CoStar Study Finds Higher Demand, Rent Prices for Green Buildings
A comparison of similar green (LEED certified or Energy Star labeled) and non-green buildings finds that the greener options are in higher demand, have higher occupancy rates, charge more for rent and sell at higher prices. Read More
Green
buildings that have earned LEED certification or the Energy Star label
have higher occupancy rates as well as higher rents and sale prices
than non-green facilities, according to a study by CoStar Group.
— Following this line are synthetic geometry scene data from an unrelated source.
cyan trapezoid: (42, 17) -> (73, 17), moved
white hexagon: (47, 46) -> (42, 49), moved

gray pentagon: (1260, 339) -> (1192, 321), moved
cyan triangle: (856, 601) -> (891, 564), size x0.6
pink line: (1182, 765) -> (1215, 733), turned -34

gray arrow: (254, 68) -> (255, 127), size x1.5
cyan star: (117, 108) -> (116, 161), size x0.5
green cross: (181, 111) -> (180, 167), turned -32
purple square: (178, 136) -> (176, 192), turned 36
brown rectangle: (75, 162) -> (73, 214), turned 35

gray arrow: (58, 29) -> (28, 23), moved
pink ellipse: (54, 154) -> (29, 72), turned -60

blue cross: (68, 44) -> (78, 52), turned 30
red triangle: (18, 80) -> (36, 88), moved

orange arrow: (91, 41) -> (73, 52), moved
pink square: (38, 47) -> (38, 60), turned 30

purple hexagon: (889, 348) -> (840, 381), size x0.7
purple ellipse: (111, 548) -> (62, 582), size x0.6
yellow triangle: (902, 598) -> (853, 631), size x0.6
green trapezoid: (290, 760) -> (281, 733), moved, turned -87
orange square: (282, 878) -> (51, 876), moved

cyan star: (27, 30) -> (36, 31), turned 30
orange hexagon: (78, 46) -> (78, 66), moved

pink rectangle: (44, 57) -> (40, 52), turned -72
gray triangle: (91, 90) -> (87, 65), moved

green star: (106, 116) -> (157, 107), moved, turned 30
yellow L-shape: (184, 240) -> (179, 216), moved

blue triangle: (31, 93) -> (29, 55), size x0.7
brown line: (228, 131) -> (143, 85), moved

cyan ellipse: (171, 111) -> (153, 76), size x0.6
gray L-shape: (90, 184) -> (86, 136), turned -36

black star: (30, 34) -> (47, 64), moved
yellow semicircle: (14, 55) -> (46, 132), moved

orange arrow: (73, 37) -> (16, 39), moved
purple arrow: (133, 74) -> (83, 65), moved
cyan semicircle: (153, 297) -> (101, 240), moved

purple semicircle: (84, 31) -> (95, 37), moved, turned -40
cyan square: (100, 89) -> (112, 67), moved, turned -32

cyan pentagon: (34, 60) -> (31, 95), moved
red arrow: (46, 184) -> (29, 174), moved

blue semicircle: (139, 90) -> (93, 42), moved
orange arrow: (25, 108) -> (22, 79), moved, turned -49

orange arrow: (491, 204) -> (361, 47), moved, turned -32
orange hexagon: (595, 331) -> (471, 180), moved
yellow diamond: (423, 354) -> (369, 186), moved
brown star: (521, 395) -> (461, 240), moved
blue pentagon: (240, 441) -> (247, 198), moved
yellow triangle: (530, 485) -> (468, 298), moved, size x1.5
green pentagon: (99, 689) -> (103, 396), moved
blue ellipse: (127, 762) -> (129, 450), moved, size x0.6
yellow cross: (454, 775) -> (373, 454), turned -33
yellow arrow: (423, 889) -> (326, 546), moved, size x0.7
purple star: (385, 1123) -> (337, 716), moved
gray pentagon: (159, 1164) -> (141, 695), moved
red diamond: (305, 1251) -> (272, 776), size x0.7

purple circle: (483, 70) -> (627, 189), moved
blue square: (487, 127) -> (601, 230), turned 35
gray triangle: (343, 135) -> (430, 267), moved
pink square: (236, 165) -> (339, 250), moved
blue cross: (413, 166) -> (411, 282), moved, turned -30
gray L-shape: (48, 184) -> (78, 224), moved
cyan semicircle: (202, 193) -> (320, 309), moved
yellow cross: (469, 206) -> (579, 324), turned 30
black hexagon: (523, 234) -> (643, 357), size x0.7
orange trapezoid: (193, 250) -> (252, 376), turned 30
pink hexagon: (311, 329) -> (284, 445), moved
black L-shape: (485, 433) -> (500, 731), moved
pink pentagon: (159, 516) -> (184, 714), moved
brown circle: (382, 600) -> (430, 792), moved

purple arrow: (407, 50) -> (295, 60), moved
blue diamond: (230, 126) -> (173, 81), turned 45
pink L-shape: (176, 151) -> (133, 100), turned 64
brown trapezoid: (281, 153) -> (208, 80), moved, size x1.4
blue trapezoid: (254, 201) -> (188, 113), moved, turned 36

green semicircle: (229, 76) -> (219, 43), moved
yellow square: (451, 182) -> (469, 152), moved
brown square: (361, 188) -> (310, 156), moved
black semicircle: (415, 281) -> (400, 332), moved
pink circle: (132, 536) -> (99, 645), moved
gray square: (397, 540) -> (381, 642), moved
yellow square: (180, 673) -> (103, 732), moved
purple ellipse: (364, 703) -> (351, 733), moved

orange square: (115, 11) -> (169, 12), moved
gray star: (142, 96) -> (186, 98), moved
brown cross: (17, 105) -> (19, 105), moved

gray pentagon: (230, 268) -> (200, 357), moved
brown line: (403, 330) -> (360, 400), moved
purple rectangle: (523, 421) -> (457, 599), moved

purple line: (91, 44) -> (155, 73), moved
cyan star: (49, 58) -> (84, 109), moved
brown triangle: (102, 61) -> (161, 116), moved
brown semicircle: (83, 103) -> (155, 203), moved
LEED-certified buildings have a 3.8 percent higher occupancy rate
and Energy Star buildings have a 3.6 percent higher occupancy rate that
non-LEED and non-Energy Star buildings, respectively, according to the
study.
The study also found LEED buildings have rent premiums of $11.24
per square foot and sell for an average of $171 per square foot more
than non-LEED locations. Energy Star buildings also command higher
rates, although less than LEED buildings. Energy Star buildings were
found to have a $2.38 per square foot premium over comparable
non-Energy Star buildings and sell for an average of $61 per square
foot more than the other buildings.
The study was conducted by Jay Spivey, CoStar’s director of
analytics, and Dr. Norm Miller of the Burnham-Moores Center for Real
Estate at the University of San Diego. They looked at more than 1,300
LEED and Energy Star buildings that represent about 351 million square
feet of the 44 billion square feet of commercial property in CoStar’s
database. The study compared the green buildings with non-green peers
based on size, location, class, tenancy and year-built characteristics.
Part of the reason green buildings command higher rates and sale
prices is their scarcity. Although the number of LEED and Energy Star
buildings is growing, it is not in line with demand, which is much
higher, the study found. The energy efficiency of green buildings is
also a factor in increasing property value, according to the study.